Liveable Neighbourhoods

A liveable neighbourhood (LN), also known as “low-traffic neighbourhood” (LTN), is an area of roughly one-half to two square kilometres where people are better able to walk, cycle, scoot, wheelchair, and enjoy their street and public realm thanks to the diminished presence of the private car.

Although LNs might use speed humps, chicanes, signalised crossings and other ‘traffic calming’ measures to try to tame the car’s domination in our residential streets, they also go significantly further than this:

  • In an area where one or more roads have been used as a cut-through by out-of-area traffic, the LN introduces modal filters in a redesign of the area intended to prevent such cutting through. A modal filter is a physical barrier to motorised traffic, permeable to cycles, pedestrians, wheelchairs, prams, etc. The best practice is to design filters that also serve as pocket parks, with benches, planters and other amenities, whose custody is ideally handed over to local residents.
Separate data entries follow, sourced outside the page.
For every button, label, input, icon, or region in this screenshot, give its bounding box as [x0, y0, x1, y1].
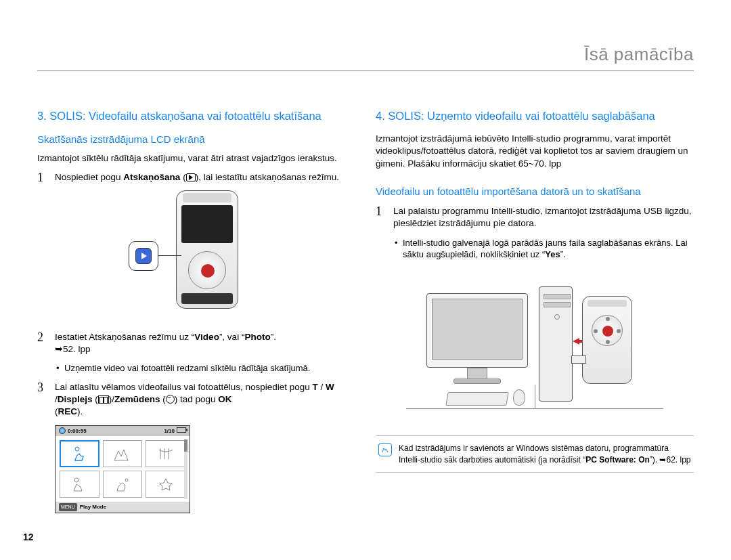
thumb-mode-label: Play Mode [80, 504, 107, 511]
monitor-icon [426, 293, 528, 388]
step3-item1-text: Nospiediet pogu Atskaņošana (), lai iest… [55, 171, 355, 184]
camera-illustration [37, 190, 355, 319]
menu-chip: MENU [59, 503, 77, 511]
thumb-cell [60, 471, 99, 498]
text-frag: Iestatiet Atskaņošanas režīmu uz “ [55, 332, 194, 342]
step3-item2-text: Iestatiet Atskaņošanas režīmu uz “Video”… [55, 331, 355, 356]
bullet-item: Uzņemtie video vai fotoattēli redzami sī… [56, 362, 355, 374]
keyboard-mouse-icon [447, 389, 528, 408]
connect-arrow-icon [573, 338, 579, 345]
thumb-count: 1/10 [164, 428, 175, 434]
step3-item3-text: Lai atlasītu vēlamos videofailus vai fot… [55, 381, 355, 418]
playback-icon [186, 173, 196, 181]
thumbnail-screen-illustration: 0:00:55 1/10 MENU Play Mode [55, 425, 190, 513]
page-ref: 62. lpp [666, 455, 690, 465]
text-bold: Video [194, 332, 219, 342]
thumb-cell [146, 440, 185, 467]
step3-title: 3. SOLIS: Videofailu atskaņošana vai fot… [37, 108, 355, 123]
text-frag: ”. [271, 332, 276, 342]
text-frag: ”, vai “ [219, 332, 245, 342]
page-ref: 52. lpp [63, 344, 91, 354]
text-bold: W [326, 382, 334, 392]
step3-item3: 3 Lai atlasītu vēlamos videofailus vai f… [37, 381, 355, 418]
page-number: 12 [23, 532, 34, 542]
page-header: Īsā pamācība [37, 44, 694, 91]
note-box: Kad izstrādājums ir savienots ar Windows… [376, 435, 694, 473]
thumb-bottombar: MENU Play Mode [56, 502, 190, 512]
manual-page: Īsā pamācība 3. SOLIS: Videofailu atskaņ… [0, 0, 731, 560]
content-columns: 3. SOLIS: Videofailu atskaņošana vai fot… [37, 108, 694, 513]
step3-item2-bullets: Uzņemtie video vai fotoattēli redzami sī… [56, 362, 355, 374]
step4-intro: Izmantojot izstrādājumā iebūvēto Intelli… [376, 133, 694, 170]
step4-item1-text: Lai palaistu programmu Intelli-studio, i… [393, 205, 694, 230]
step4-title: 4. SOLIS: Uzņemto videofailu vai fotoatt… [376, 108, 694, 123]
usb-plug-icon [571, 356, 586, 364]
header-rule [37, 70, 694, 71]
right-column: 4. SOLIS: Uzņemto videofailu vai fotoatt… [376, 108, 694, 513]
play-icon [135, 248, 152, 264]
step3-intro: Izmantojot sīktēlu rādītāja skatījumu, v… [37, 152, 355, 165]
underwater-icon [166, 395, 175, 404]
list-number: 3 [37, 381, 48, 418]
step4-item1-bullets: Intelli-studio galvenajā logā parādās ja… [395, 237, 694, 261]
text-bold: OK [218, 394, 231, 404]
text-frag: ”. [560, 249, 566, 259]
text-bold: Yes [545, 249, 560, 259]
text-frag: ) tad pogu [175, 394, 219, 404]
note-icon [378, 443, 392, 456]
text-frag: Nospiediet pogu [55, 172, 123, 182]
battery-icon [177, 427, 186, 433]
text-bold: T [313, 382, 318, 392]
display-icon [98, 395, 109, 404]
text-frag: Lai atlasītu vēlamos videofailus vai fot… [55, 382, 313, 392]
step3-subhead: Skatīšanās izstrādājuma LCD ekrānā [37, 133, 355, 146]
text-frag: ). [77, 406, 83, 416]
text-bold: PC Software: On [585, 455, 650, 465]
bullet-item: Intelli-studio galvenajā logā parādās ja… [395, 237, 694, 261]
text-bold: Photo [244, 332, 270, 342]
thumb-scrollbar [184, 439, 187, 499]
pc-tower-icon [539, 286, 573, 402]
thumb-time: 0:00:55 [68, 428, 87, 434]
text-frag: ( [160, 394, 166, 404]
step3-item2: 2 Iestatiet Atskaņošanas režīmu uz “Vide… [37, 331, 355, 356]
note-text: Kad izstrādājums ir savienots ar Windows… [399, 443, 691, 466]
list-number: 2 [37, 331, 48, 356]
thumb-statusbar: 0:00:55 1/10 [56, 426, 190, 437]
text-frag: / [318, 382, 326, 392]
step3-item1: 1 Nospiediet pogu Atskaņošana (), lai ie… [37, 171, 355, 184]
step4-list: 1 Lai palaistu programmu Intelli-studio,… [376, 205, 694, 230]
header-title: Īsā pamācība [37, 44, 694, 65]
pc-connection-illustration [376, 273, 694, 422]
camera-icon [582, 296, 643, 384]
globe-icon [59, 427, 66, 434]
step4-subhead: Videofailu un fotoattēlu importēšana dat… [376, 185, 694, 198]
text-bold: Zemūdens [114, 394, 160, 404]
step3-list-cont2: 3 Lai atlasītu vēlamos videofailus vai f… [37, 381, 355, 418]
text-frag: ( [93, 394, 98, 404]
playback-button-callout [129, 241, 158, 271]
thumb-cell [103, 440, 143, 467]
text-bold: REC [58, 406, 78, 416]
svg-point-2 [125, 479, 128, 481]
left-column: 3. SOLIS: Videofailu atskaņošana vai fot… [37, 108, 355, 513]
text-frag: )/ [109, 394, 114, 404]
text-bold: Atskaņošana [123, 172, 180, 182]
list-number: 1 [37, 171, 48, 184]
thumb-cell-selected [60, 440, 99, 467]
thumb-cell [146, 471, 185, 498]
svg-point-1 [74, 478, 79, 482]
text-bold: Displejs [58, 394, 93, 404]
step3-list-cont: 2 Iestatiet Atskaņošanas režīmu uz “Vide… [37, 331, 355, 356]
list-number: 1 [376, 205, 386, 230]
svg-point-0 [75, 447, 79, 451]
text-frag: , lai iestatītu atskaņošanas režīmu. [198, 172, 339, 182]
text-frag: ”). [650, 455, 660, 465]
step4-item1: 1 Lai palaistu programmu Intelli-studio,… [376, 205, 694, 230]
thumb-grid [56, 436, 190, 502]
thumb-cell [103, 471, 143, 498]
step3-list: 1 Nospiediet pogu Atskaņošana (), lai ie… [37, 171, 355, 184]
An LN leaves no route for through traffic within its perimeter, though all addresses remain accessible to motorised traffic.
  • LNs can contain additional inducements to enable residents to choose sustainable modes of transport. One example is the on-street cycle hanger. These reclaim a piece of carriageway normally utilised for car parking and install a car-sized, lockable, fully enclosed cycle storage unit (typically storing six bikes). Another example is plentiful, dedicated car-club parking bays in the LN. One car-club vehicle can replace eight privately owned vehicles as people take up car-club membership and decide to ditch their cars.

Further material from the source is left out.